[Page images and extracted text]
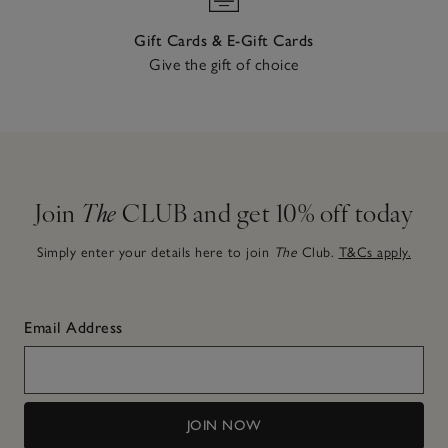
Gift Cards & E-Gift Cards
Give the gift of choice
Join
The
CLUB and get 10% off today
Simply enter your details here to join
The
Club.
T&Cs apply.
Email Address
JOIN NOW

THE PROBLEM>
Your answer should be a precise transcript of the entries, minus the pictures.

FINISHED TASK>
Gift Cards & E-Gift Cards
Give the gift of choice
Join
The
CLUB and get 10% off today
Simply enter your details here to join
The
Club.
T&Cs apply.
Email Address
JOIN NOW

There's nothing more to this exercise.